Would you count the lines below that contain the string "Retrieves" and reply with that number only?

** Material for this exercise **
^^^^^^^^
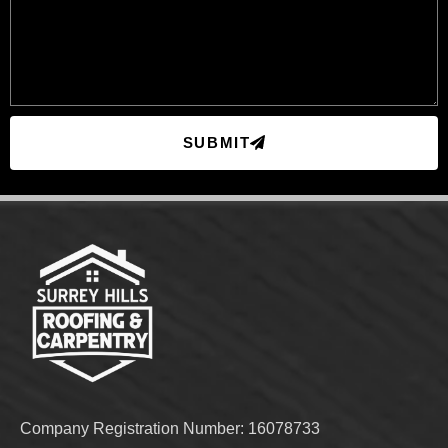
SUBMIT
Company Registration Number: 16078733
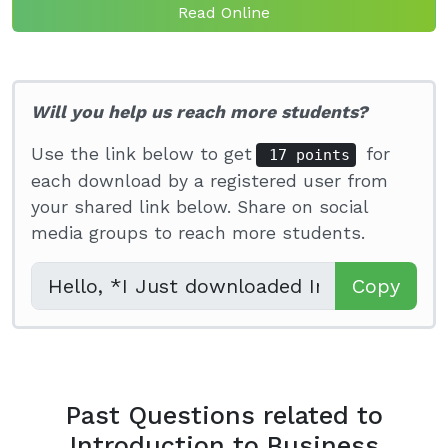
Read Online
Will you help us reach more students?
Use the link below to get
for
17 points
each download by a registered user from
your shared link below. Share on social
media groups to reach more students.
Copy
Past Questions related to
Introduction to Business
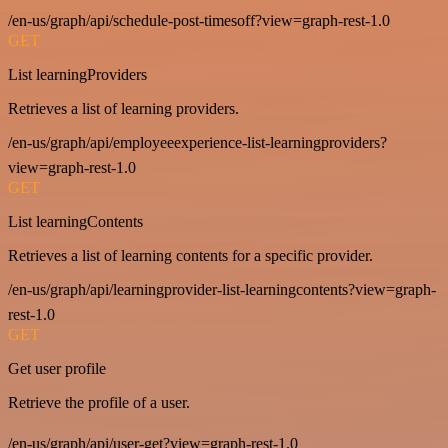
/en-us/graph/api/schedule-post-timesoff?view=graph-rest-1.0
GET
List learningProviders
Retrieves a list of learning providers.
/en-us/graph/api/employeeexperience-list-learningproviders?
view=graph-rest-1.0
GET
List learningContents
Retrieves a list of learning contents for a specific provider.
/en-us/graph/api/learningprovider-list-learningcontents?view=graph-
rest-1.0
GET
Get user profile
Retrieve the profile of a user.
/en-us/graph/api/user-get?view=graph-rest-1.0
^^^^^^^^
** Result of the task **
2